Segment Start: DATA

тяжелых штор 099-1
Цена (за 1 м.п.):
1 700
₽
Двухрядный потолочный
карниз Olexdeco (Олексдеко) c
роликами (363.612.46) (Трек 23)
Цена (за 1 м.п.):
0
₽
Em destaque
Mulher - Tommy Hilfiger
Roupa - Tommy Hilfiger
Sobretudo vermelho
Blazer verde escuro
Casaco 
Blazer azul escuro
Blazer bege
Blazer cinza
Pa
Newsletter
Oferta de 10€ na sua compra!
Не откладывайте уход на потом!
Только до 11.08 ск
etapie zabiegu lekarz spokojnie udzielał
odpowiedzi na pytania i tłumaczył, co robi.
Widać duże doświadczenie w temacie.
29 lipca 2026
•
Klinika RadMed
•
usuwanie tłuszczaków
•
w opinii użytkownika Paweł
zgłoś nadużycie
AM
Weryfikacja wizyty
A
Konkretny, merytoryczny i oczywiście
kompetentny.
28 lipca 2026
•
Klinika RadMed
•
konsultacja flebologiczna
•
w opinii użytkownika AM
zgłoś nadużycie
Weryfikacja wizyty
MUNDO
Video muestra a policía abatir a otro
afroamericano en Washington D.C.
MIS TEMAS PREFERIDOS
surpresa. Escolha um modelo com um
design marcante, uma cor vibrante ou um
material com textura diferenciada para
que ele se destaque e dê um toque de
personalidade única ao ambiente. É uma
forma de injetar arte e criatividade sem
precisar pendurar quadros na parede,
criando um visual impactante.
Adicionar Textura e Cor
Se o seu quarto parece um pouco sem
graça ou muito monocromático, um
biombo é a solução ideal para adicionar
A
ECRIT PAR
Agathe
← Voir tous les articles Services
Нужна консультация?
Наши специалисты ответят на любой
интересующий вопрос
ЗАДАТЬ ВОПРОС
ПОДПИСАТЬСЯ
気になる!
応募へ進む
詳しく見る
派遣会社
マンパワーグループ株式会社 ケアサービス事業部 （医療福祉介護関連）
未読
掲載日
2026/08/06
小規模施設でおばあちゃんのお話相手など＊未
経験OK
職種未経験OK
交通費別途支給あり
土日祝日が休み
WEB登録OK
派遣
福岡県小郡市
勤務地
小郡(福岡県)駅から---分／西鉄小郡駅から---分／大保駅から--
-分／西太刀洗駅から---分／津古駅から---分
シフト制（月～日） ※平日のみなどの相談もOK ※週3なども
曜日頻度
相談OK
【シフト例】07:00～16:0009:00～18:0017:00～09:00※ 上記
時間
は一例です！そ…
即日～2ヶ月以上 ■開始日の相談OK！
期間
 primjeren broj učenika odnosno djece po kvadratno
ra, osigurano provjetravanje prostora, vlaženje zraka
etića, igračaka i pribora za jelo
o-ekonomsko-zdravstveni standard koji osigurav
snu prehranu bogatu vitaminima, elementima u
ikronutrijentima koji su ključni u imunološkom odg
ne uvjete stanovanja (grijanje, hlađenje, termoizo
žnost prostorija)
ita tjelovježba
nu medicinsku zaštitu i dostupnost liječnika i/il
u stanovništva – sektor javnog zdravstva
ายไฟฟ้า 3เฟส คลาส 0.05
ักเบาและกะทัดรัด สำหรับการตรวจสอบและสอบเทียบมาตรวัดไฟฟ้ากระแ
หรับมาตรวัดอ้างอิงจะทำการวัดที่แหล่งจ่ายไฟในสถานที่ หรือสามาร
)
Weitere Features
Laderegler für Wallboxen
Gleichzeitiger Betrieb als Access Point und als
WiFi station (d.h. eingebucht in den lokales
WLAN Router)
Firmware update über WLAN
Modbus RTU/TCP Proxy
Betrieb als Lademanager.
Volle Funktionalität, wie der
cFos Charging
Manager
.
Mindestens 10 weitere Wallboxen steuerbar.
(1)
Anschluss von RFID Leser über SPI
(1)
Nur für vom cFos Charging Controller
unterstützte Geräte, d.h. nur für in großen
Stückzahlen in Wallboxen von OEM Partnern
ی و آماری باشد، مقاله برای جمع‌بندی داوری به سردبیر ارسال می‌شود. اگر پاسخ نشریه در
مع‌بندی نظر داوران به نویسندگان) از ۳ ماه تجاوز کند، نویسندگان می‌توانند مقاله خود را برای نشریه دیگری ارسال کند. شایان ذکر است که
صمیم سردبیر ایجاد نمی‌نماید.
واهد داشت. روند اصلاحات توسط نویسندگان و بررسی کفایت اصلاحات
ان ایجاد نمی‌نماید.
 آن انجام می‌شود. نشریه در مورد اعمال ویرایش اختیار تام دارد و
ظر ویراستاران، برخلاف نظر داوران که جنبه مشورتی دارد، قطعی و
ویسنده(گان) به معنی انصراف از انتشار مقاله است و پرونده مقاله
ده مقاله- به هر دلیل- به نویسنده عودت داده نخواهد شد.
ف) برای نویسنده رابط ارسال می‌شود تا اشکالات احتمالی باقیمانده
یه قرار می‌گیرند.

Segment End: DATA

YOUR GOAL:
Transcribe the listing in full, line by line.

OUTPUT FOR THIS EXERCISE:
тяжелых штор 099-1
Цена (за 1 м.п.):
1 700
₽
Двухрядный потолочный
карниз Olexdeco (Олексдеко) c
роликами (363.612.46) (Трек 23)
Цена (за 1 м.п.):
0
₽
Em destaque
Mulher - Tommy Hilfiger
Roupa - Tommy Hilfiger
Sobretudo vermelho
Blazer verde escuro
Casaco 
Blazer azul escuro
Blazer bege
Blazer cinza
Pa
Newsletter
Oferta de 10€ na sua compra!
Не откладывайте уход на потом!
Только до 11.08 ск
etapie zabiegu lekarz spokojnie udzielał
odpowiedzi na pytania i tłumaczył, co robi.
Widać duże doświadczenie w temacie.
29 lipca 2026
•
Klinika RadMed
•
usuwanie tłuszczaków
•
w opinii użytkownika Paweł
zgłoś nadużycie
AM
Weryfikacja wizyty
A
Konkretny, merytoryczny i oczywiście
kompetentny.
28 lipca 2026
•
Klinika RadMed
•
konsultacja flebologiczna
•
w opinii użytkownika AM
zgłoś nadużycie
Weryfikacja wizyty
MUNDO
Video muestra a policía abatir a otro
afroamericano en Washington D.C.
MIS TEMAS PREFERIDOS
surpresa. Escolha um modelo com um
design marcante, uma cor vibrante ou um
material com textura diferenciada para
que ele se destaque e dê um toque de
personalidade única ao ambiente. É uma
forma de injetar arte e criatividade sem
precisar pendurar quadros na parede,
criando um visual impactante.
Adicionar Textura e Cor
Se o seu quarto parece um pouco sem
graça ou muito monocromático, um
biombo é a solução ideal para adicionar
A
ECRIT PAR
Agathe
← Voir tous les articles Services
Нужна консультация?
Наши специалисты ответят на любой
интересующий вопрос
ЗАДАТЬ ВОПРОС
ПОДПИСАТЬСЯ
気になる!
応募へ進む
詳しく見る
派遣会社
マンパワーグループ株式会社 ケアサービス事業部 （医療福祉介護関連）
未読
掲載日
2026/08/06
小規模施設でおばあちゃんのお話相手など＊未
経験OK
職種未経験OK
交通費別途支給あり
土日祝日が休み
WEB登録OK
派遣
福岡県小郡市
勤務地
小郡(福岡県)駅から---分／西鉄小郡駅から---分／大保駅から--
-分／西太刀洗駅から---分／津古駅から---分
シフト制（月～日） ※平日のみなどの相談もOK ※週3なども
曜日頻度
相談OK
【シフト例】07:00～16:0009:00～18:0017:00～09:00※ 上記
時間
は一例です！そ…
即日～2ヶ月以上 ■開始日の相談OK！
期間
 primjeren broj učenika odnosno djece po kvadratno
ra, osigurano provjetravanje prostora, vlaženje zraka
etića, igračaka i pribora za jelo
o-ekonomsko-zdravstveni standard koji osigurav
snu prehranu bogatu vitaminima, elementima u
ikronutrijentima koji su ključni u imunološkom odg
ne uvjete stanovanja (grijanje, hlađenje, termoizo
žnost prostorija)
ita tjelovježba
nu medicinsku zaštitu i dostupnost liječnika i/il
u stanovništva – sektor javnog zdravstva
ายไฟฟ้า 3เฟส คลาส 0.05
ักเบาและกะทัดรัด สำหรับการตรวจสอบและสอบเทียบมาตรวัดไฟฟ้ากระแ
หรับมาตรวัดอ้างอิงจะทำการวัดที่แหล่งจ่ายไฟในสถานที่ หรือสามาร
)
Weitere Features
Laderegler für Wallboxen
Gleichzeitiger Betrieb als Access Point und als
WiFi station (d.h. eingebucht in den lokales
WLAN Router)
Firmware update über WLAN
Modbus RTU/TCP Proxy
Betrieb als Lademanager.
Volle Funktionalität, wie der
cFos Charging
Manager
.
Mindestens 10 weitere Wallboxen steuerbar.
(1)
Anschluss von RFID Leser über SPI
(1)
Nur für vom cFos Charging Controller
unterstützte Geräte, d.h. nur für in großen
Stückzahlen in Wallboxen von OEM Partnern
ی و آماری باشد، مقاله برای جمع‌بندی داوری به سردبیر ارسال می‌شود. اگر پاسخ نشریه در
مع‌بندی نظر داوران به نویسندگان) از ۳ ماه تجاوز کند، نویسندگان می‌توانند مقاله خود را برای نشریه دیگری ارسال کند. شایان ذکر است که
صمیم سردبیر ایجاد نمی‌نماید.
واهد داشت. روند اصلاحات توسط نویسندگان و بررسی کفایت اصلاحات
ان ایجاد نمی‌نماید.
 آن انجام می‌شود. نشریه در مورد اعمال ویرایش اختیار تام دارد و
ظر ویراستاران، برخلاف نظر داوران که جنبه مشورتی دارد، قطعی و
ویسنده(گان) به معنی انصراف از انتشار مقاله است و پرونده مقاله
ده مقاله- به هر دلیل- به نویسنده عودت داده نخواهد شد.
ف) برای نویسنده رابط ارسال می‌شود تا اشکالات احتمالی باقیمانده
یه قرار می‌گیرند.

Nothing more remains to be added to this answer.